What is test data?

Let’s talk about test data; there are some important skills everyone should learn. Healthcare organizations, insurance companies, financial institutions, and government institutions, corporate organizations; all need data to develop and test the quality of software and applications. But in most cases, their (production) data consists of personal and privacy sensitive information and the databases are often huge and therefore inconvenient for testing. That’s where test data comes in. But what is it and how is it created?

Content

Test data definition
The creation of test data
Test data preparation
Test data management
Download ebook

The definition of test data

“Data needed for test execution.”

That’s the short definition. A slightly more detailed description is given by the International Software Testing Qualifications Board (ISTQB):

“Data created or selected to satisfy the execution preconditions and input content required to execute one or more test cases.”

There is a lot of attention to development models and testing methods like security testing, performance testing, or regression testing. Testing agile and test automation are also hot topics these days. But how to handle the data (automated or not) which you need for testing software is addressed less often. That is actually quite strange since software development and testing would stand or fall on carefully prepared data cases. You can’t use just some data or just a random test case. In order to test a software application effectively, you’ll need a good and representative data set. The ideal test set identifies all the application errors with the smallest possible data set. In short, you need a relatively small (test) data set that is realistic, valid, and versatile.

How to create test data

Data can be created 1) manually, 2) by using test data generation tools, or 3) it can be retrieved from an existing production environment. The data set can consist of synthetic (fake) data, but preferably it consists of representative (real) data (for security reasons this data should of course be masked) with good coverage of the test cases. This will provide the best software quality and that is what we all want ultimately.

So beware with dummy data, generated by a random name generator or a credit card number generator for example. These generators provide you with sample data that offers no challenges to the software being tested. Of course, synthetic data can be used to enrich and/or mask your test database.

“The ideal test data identifies all the application errors with a smallest possible data set.”

Test data challenges in software testing

The preparation of data for testing is a very time-consuming phase in software testing. Various research indicates that 30-60% of a tester’s time is dedicated to searching, maintaining, and generating data for testing and development. The main reasons for this are the following:

Testing teams do not have access to the data sources
Delay in giving production data access to the testers by developers
Large volumes of data
Data dependencies/combinations
Long refreshment times

1. Testing teams do not have access to the data sources

Especially with the GDPR, PCI, HIPAA, and other data security regulations in place, access to data sources is limited. As a result, only a few employees are able to access the data sources. The advantage of this policy is that the chance of a data breach is reduced. The disadvantage is that test teams are dependent on others and that long waiting times arise.
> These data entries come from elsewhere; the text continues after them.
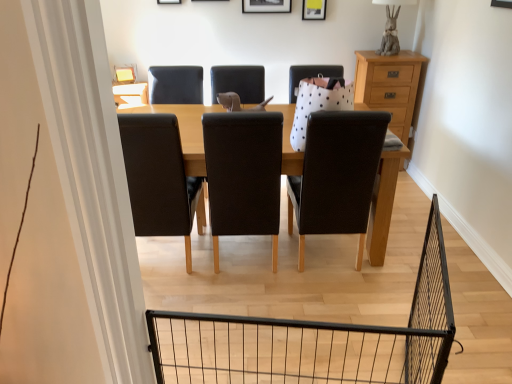 Question: Which direction should I rotate to face matte yellow picture frame at upper center, placed as the first picture frame when sorted from right to left, — up or down?

Choices:
 (A) up
 (B) down

Answer: (A)

Question: Which direction should I rotate to look at black matte picture frame at upper center, positioned as the 1th picture frame in left-to-right order?

Choices:
 (A) right
 (B) left

Answer: (A)

Question: Considering the relative sizes of matte yellow picture frame at upper center, placed as the first picture frame when sorted from right to left, and black matte picture frame at upper center, positioned as the 1th picture frame in left-to-right order, in the image provided, is matte yellow picture frame at upper center, placed as the first picture frame when sorted from right to left, bigger than black matte picture frame at upper center, positioned as the 1th picture frame in left-to-right order,?

Choices:
 (A) yes
 (B) no

Answer: (B)

Question: Does matte yellow picture frame at upper center, placed as the first picture frame when sorted from right to left, have a greater height compared to black matte picture frame at upper center, positioned as the 1th picture frame in left-to-right order?

Choices:
 (A) yes
 (B) no

Answer: (B)

Question: Does matte yellow picture frame at upper center, which ranks as the second picture frame in left-to-right order, have a lesser width compared to black matte picture frame at upper center, which is the second picture frame in right-to-left order?

Choices:
 (A) yes
 (B) no

Answer: (A)

Question: Can you see matte yellow picture frame at upper center, placed as the first picture frame when sorted from right to left, touching black matte picture frame at upper center, positioned as the 1th picture frame in left-to-right order?

Choices:
 (A) no
 (B) yes

Answer: (A)

Question: From the image's perspective, is matte yellow picture frame at upper center, which ranks as the second picture frame in left-to-right order, under black matte picture frame at upper center, which is the second picture frame in right-to-left order?

Choices:
 (A) yes
 (B) no

Answer: (A)

Question: Does matte yellow picture frame at upper center, placed as the first picture frame when sorted from right to left, contain black matte picture frame at upper center, which is the second picture frame in right-to-left order?

Choices:
 (A) yes
 (B) no

Answer: (B)

Question: Does black matte picture frame at upper center, positioned as the 1th picture frame in left-to-right order, lie in front of matte yellow picture frame at upper center, placed as the first picture frame when sorted from right to left?

Choices:
 (A) no
 (B) yes

Answer: (B)

Question: Does black matte picture frame at upper center, which is the second picture frame in right-to-left order, appear on the left side of matte yellow picture frame at upper center, which ranks as the second picture frame in left-to-right order?

Choices:
 (A) no
 (B) yes

Answer: (B)

Question: Is black matte picture frame at upper center, which is the second picture frame in right-to-left order, positioned far away from matte yellow picture frame at upper center, which ranks as the second picture frame in left-to-right order?

Choices:
 (A) no
 (B) yes

Answer: (A)

Question: Does black matte picture frame at upper center, positioned as the 1th picture frame in left-to-right order, have a greater height compared to matte yellow picture frame at upper center, which ranks as the second picture frame in left-to-right order?

Choices:
 (A) yes
 (B) no

Answer: (A)

Question: From the image's perspective, would you say black matte picture frame at upper center, positioned as the 1th picture frame in left-to-right order, is shown under matte yellow picture frame at upper center, placed as the first picture frame when sorted from right to left?

Choices:
 (A) no
 (B) yes

Answer: (A)

Question: Is black matte picture frame at upper center, positioned as the 1th picture frame in left-to-right order, bigger than matte yellow picture frame at upper center, placed as the first picture frame when sorted from right to left?

Choices:
 (A) no
 (B) yes

Answer: (B)

Question: From a real-world perspective, is black matte picture frame at upper center, positioned as the 1th picture frame in left-to-right order, below light brown wooden chest of drawers at right?

Choices:
 (A) yes
 (B) no

Answer: (B) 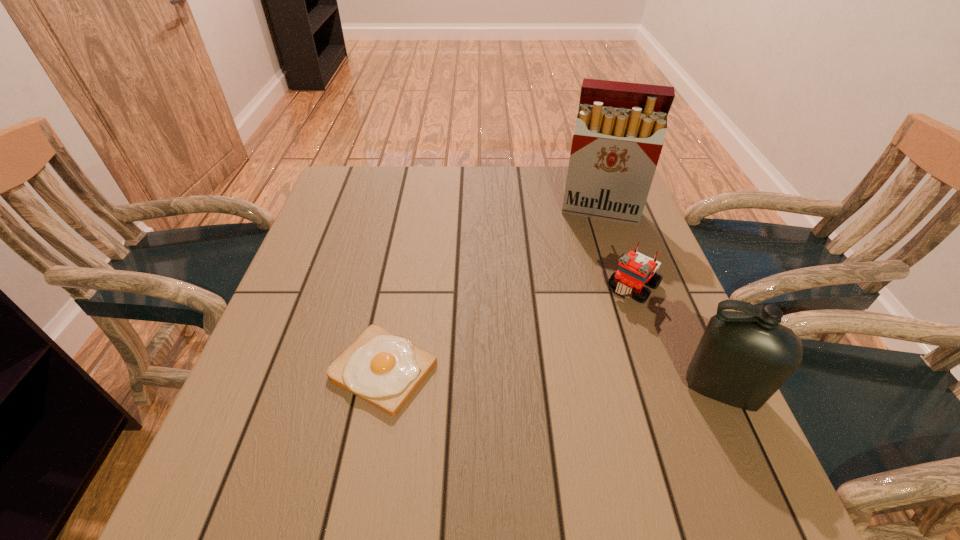 Locate an element on the screen. This screenshot has width=960, height=540. cigarette case situated at the right edge is located at coordinates (620, 127).

You are a GUI agent. You are given a task and a screenshot of the screen. Output one action in this format:
    pyautogui.click(x=<x>, y=<y>)
    Task: Click on the Lego located at the right edge
    
    Given the screenshot: What is the action you would take?
    pyautogui.click(x=635, y=269)

At what (x,y) coordinates should I click in order to perform the action: click on object that is at the near left corner. Please return your answer as a coordinate pair (x, y). This screenshot has width=960, height=540. Looking at the image, I should click on (383, 369).

The height and width of the screenshot is (540, 960). I want to click on object present at the far right corner, so click(620, 127).

Locate an element on the screen. Image resolution: width=960 pixels, height=540 pixels. object located in the near right corner section of the desktop is located at coordinates (743, 358).

This screenshot has width=960, height=540. In the image, there is a desktop. Identify the location of vacant space at the far edge. (428, 197).

At what (x,y) coordinates should I click in order to perform the action: click on vacant space at the left edge. Please return your answer as a coordinate pair (x, y). The image size is (960, 540). Looking at the image, I should click on (276, 354).

Locate an element on the screen. The image size is (960, 540). free space at the right edge of the desktop is located at coordinates (650, 305).

This screenshot has width=960, height=540. In the image, there is a desktop. Find the location of `vacant space at the far left corner`. vacant space at the far left corner is located at coordinates (358, 175).

In the image, there is a desktop. Identify the location of vacant space at the near right corner. (672, 404). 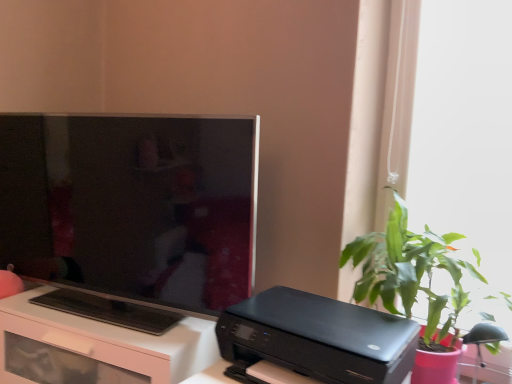 The image size is (512, 384). Find the location of `free point below matte black tv at left (from a real-world perspective)`. free point below matte black tv at left (from a real-world perspective) is located at coordinates (102, 309). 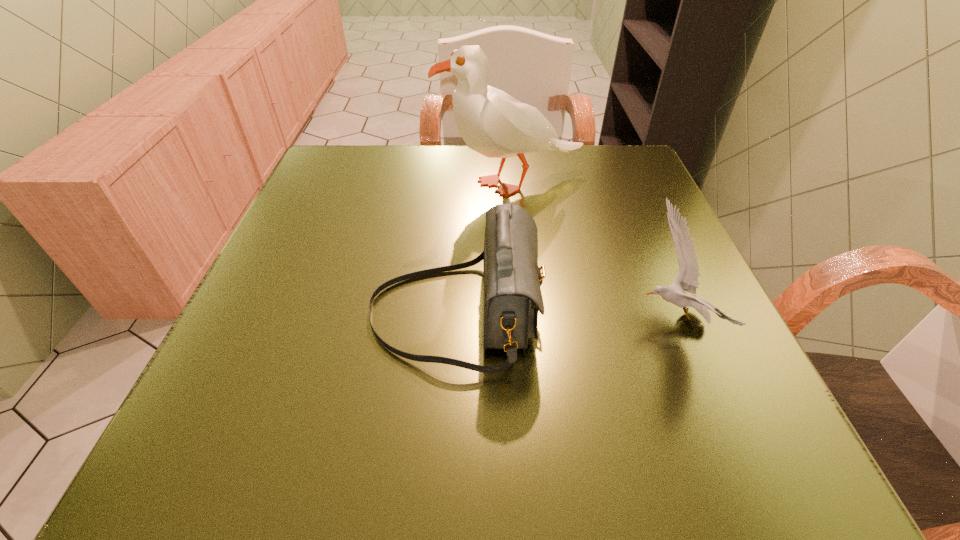 Find the location of `the tallest object`. the tallest object is located at coordinates (491, 122).

This screenshot has height=540, width=960. I want to click on the farthest object, so click(x=491, y=122).

Where is `the second tallest object`? the second tallest object is located at coordinates (512, 279).

Find the location of `the shortest object`. the shortest object is located at coordinates pos(687,279).

Image resolution: width=960 pixels, height=540 pixels. In order to click on the nearer gull in this screenshot , I will do `click(687, 279)`.

Where is `free region located at the beak of the farther gull`? The height and width of the screenshot is (540, 960). free region located at the beak of the farther gull is located at coordinates (333, 184).

In order to click on vacant area located 0.110m at the beak of the farther gull in this screenshot , I will do tap(391, 184).

Locate an element on the screen. vacant space located at the beak of the farther gull is located at coordinates (364, 184).

Locate an element on the screen. The height and width of the screenshot is (540, 960). vacant space situated on the left of the second shortest object is located at coordinates (276, 312).

You are a GUI agent. You are given a task and a screenshot of the screen. Output one action in this format:
    pyautogui.click(x=<x>, y=<y>)
    Task: Click on the vacant space located at the tip of the beak of the shortest object
    
    Given the screenshot: What is the action you would take?
    pyautogui.click(x=457, y=318) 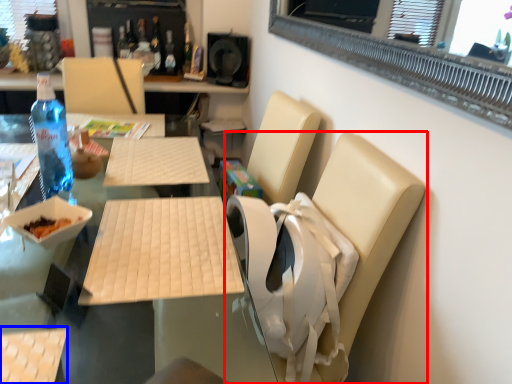 Question: Which object is closer to the camera taking this photo, chair (highlighted by a red box) or armchair (highlighted by a blue box)?

Choices:
 (A) chair
 (B) armchair

Answer: (B) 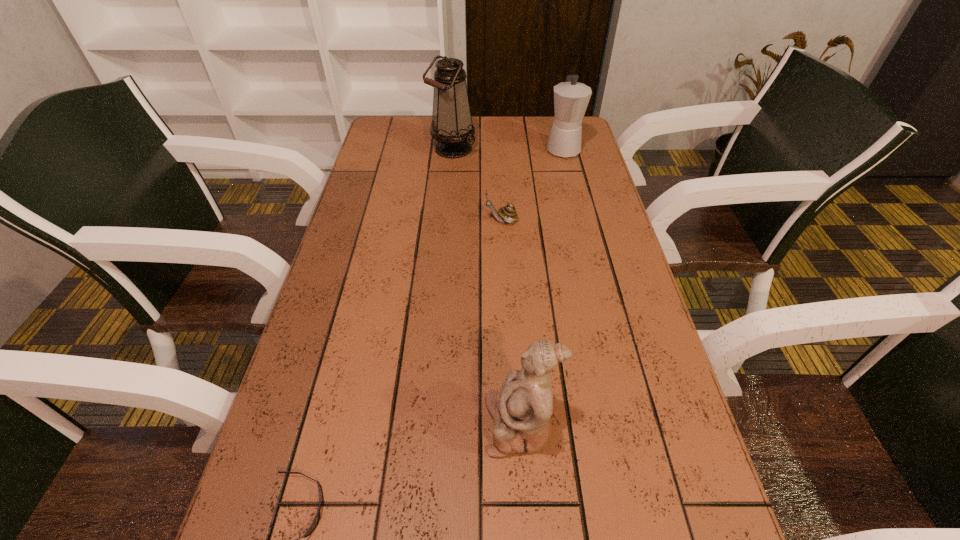 Locate an element on the screen. The width and height of the screenshot is (960, 540). the tallest object is located at coordinates (452, 127).

Where is `the second object from left to right`? The image size is (960, 540). the second object from left to right is located at coordinates (452, 127).

Where is `coffeepot`? coffeepot is located at coordinates (571, 98).

Image resolution: width=960 pixels, height=540 pixels. What are the coordinates of `the fourth farthest object` in the screenshot? It's located at (521, 410).

The image size is (960, 540). I want to click on the second shortest object, so click(x=508, y=213).

At what (x,y) coordinates should I click in order to perform the action: click on the third farthest object. Please return your answer as a coordinate pair (x, y). The width and height of the screenshot is (960, 540). Looking at the image, I should click on (508, 213).

Locate an element on the screen. This screenshot has width=960, height=540. vacant area situated on the front of the tallest object is located at coordinates (450, 172).

Find the location of `vacant area situated on the front of the rightmost object`. vacant area situated on the front of the rightmost object is located at coordinates (587, 241).

Where is `free location located 0.120m on the front-facing side of the second nearest object`? This screenshot has width=960, height=540. free location located 0.120m on the front-facing side of the second nearest object is located at coordinates pyautogui.click(x=420, y=425).

What are the coordinates of `free space located 0.280m on the front-facing side of the second nearest object` in the screenshot? It's located at (333, 425).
2. Delay in giving production data access to the testers by developers

Agile is not yet being used everywhere. In many organizations, multiple teams and users work on the same project and thus on the same databases. Besides that it causes conflicts, the data set often changes and doesn’t contain the right (up-to-date) data when it’s the next team’s turn to test the application.

3. Large volumes of data

Compiling data from a production database is like searching for a pin in a haystack. You need the special cases to perform good tests and they are hard to find when you have to dig in dozens of terabytes.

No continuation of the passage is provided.